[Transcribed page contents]
==========
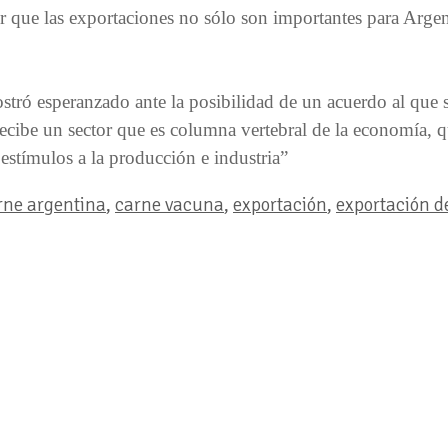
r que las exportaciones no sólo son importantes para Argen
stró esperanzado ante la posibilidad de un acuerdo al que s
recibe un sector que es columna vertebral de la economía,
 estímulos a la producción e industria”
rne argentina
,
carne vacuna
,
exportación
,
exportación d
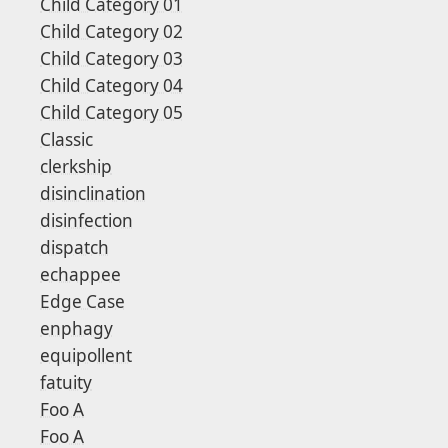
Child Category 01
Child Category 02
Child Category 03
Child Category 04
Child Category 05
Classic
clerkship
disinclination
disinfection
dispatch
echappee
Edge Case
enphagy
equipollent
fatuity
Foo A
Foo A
==========
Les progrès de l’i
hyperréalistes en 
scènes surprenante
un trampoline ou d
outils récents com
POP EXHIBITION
==========
- ASSIGNED TASK
Scan the entries above and work out how many lines include the word "Category"; the reply is that number alone.

- WRITTEN ANSWER
5